I picked easy things, rinsed and repeated from the free adventures, that I could accomplish near family and friends, so if I needed to retreat and lick my ego’s wounds, I could. 

Since the effort and cost were minimal, I could accomplish an impressive 4 to 5 items annually. This year, I’m on track for 3. Less than prior years, but it does include a trip to Iceland which cost more than all the other 9 items I’ve accomplished! 

I have 25 items to go and only 1 has been a permanent cancellation. 

The bit I’ve accomplished is by being a doer more than a dreamer.

I dreamed and then I did.

Just like a skyscraper, a space flight, and inviting the family over for the holidays, they all require planning.

For my dreams, the only person I employed for planning that had a degree was me. I’m not a professional planner, but the price was right.

As a super saver, DIY is my default.

Years ago, I had a bit of a midlife crisis. I had figured out adulting stuff like a career, a debt-free life on a pint-sized salary, and the value of having an all-wheel driver over ending up in a ditch with front-wheel drive. 

One area I was deficient: adventure. College and Navy provided inherit adventure. Since converting to the standard 8 to 5, I hadn’t felt the anxiety build for an adventure since I accepted my old lady feet demanded arch support.

I released the anxiety, by crafting the ultimate list. A life list. A list of things to do in a lifetime. 

With the help of bountiful search engines, I found plenty of things to add.

Since then, I haven’t added. I’ve focused on accomplishing instead.

Life isn’t fixed, but to keep things simple, my dreams are.

I added a completion date to ensure that I’d keep working on items annually instead of banking on doing it all in retirement.
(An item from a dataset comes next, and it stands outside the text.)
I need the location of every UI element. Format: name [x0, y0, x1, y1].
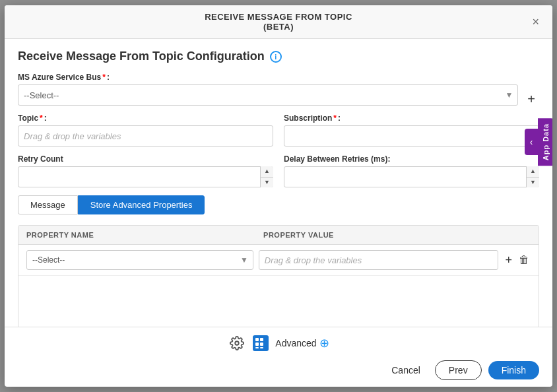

Easy is small, cute, and helpful.

I had to start easy. When I thought about going for big stuff like a trip around the world, just calculating the cost and time off was enough to make me reel with anxiety.

Instead, I looked for easy. Call it lazy or smart, just I needed to start.

I did the things that didn’t require much effort outside of time and a few moments of research. At least with that, if I didn’t accomplish anything, I had something to show for my idle time. 

Then, I moved into things that required more research and money, but not much more. 

Small skills started and began to build gradually like how a learner’s permit turns into a driver’s license and tailgating grandma on her way to the grocery store. 

Small actions that build into big results.

Just like bad breaks when driving downhill, setbacks happen.

Most adventures went along smoothly as hot butter on a biscuit. Some setbacks caused shifting from rescheduled events *cough* Tough Mudder and Color Run *cough* to events being crushingly canceled, like sailing with the Maiden

I stewed for a moment or twelve and then shifted that energy elsewhere. Sometimes shifting flights and dates, other times exchanging expectations. 

I’m limited in what I can do. If it’s no longer something to be done, I need to move on, one way or another, preferably sooner rather than later. 

Doing leads to more doing.

When I accomplish the hardest task, everything else seems to be easier. 

Mark Twain is credited with the, eat the toad advice. In less toad-eating terms, do the worst first. 

When I accomplish the one task that is heaviest on my brain, or heart, I get a punch of endorphins that carry me throughout the day, infusing momentum along the way.

Doing is like bunnies. Bunnies make more bunnies and turn into an army that rules the lawns of suburbia.

Be a doer more than a dreamer because success is action, not abstraction. 

This year, I’m slated to accomplish 3 life list events, not the 4 or 5 of prior years. These events require more planning and pay, though they linger in the moderate realm, I’m stretching my research skills and comfort zone. 

If I want to be a doer and get my life list done, I have to start stretching for the harder items, bit by trip.